*EXTRACTED DATA:*
>>>>>

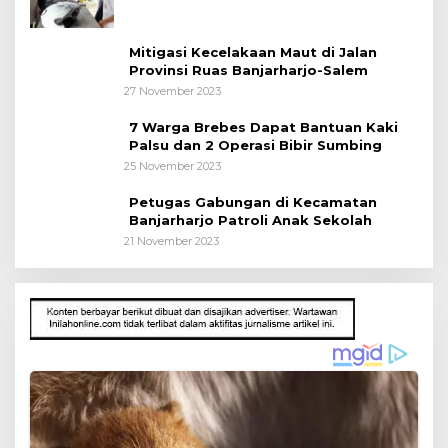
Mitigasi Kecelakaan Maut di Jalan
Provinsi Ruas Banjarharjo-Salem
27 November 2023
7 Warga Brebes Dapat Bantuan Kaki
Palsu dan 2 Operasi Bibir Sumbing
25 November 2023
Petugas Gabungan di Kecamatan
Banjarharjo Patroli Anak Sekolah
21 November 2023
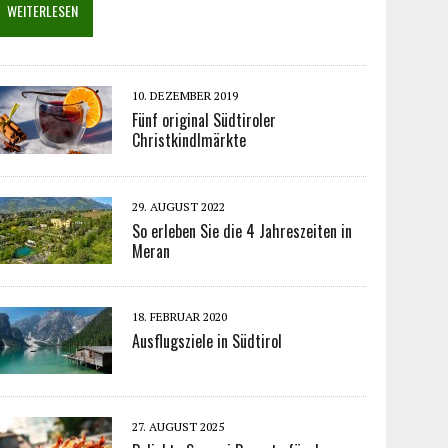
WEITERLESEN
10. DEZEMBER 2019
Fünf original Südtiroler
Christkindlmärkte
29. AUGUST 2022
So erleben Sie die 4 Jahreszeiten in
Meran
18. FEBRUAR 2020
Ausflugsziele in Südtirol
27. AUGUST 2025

<<<<<

*WHAT THE TASK ASKS:* Every entry above should be duplicated exactly. Do not include the images.

*ANSWER AREA:*
Mitigasi Kecelakaan Maut di Jalan
Provinsi Ruas Banjarharjo-Salem
27 November 2023
7 Warga Brebes Dapat Bantuan Kaki
Palsu dan 2 Operasi Bibir Sumbing
25 November 2023
Petugas Gabungan di Kecamatan
Banjarharjo Patroli Anak Sekolah
21 November 2023
WEITERLESEN
10. DEZEMBER 2019
Fünf original Südtiroler
Christkindlmärkte
29. AUGUST 2022
So erleben Sie die 4 Jahreszeiten in
Meran
18. FEBRUAR 2020
Ausflugsziele in Südtirol
27. AUGUST 2025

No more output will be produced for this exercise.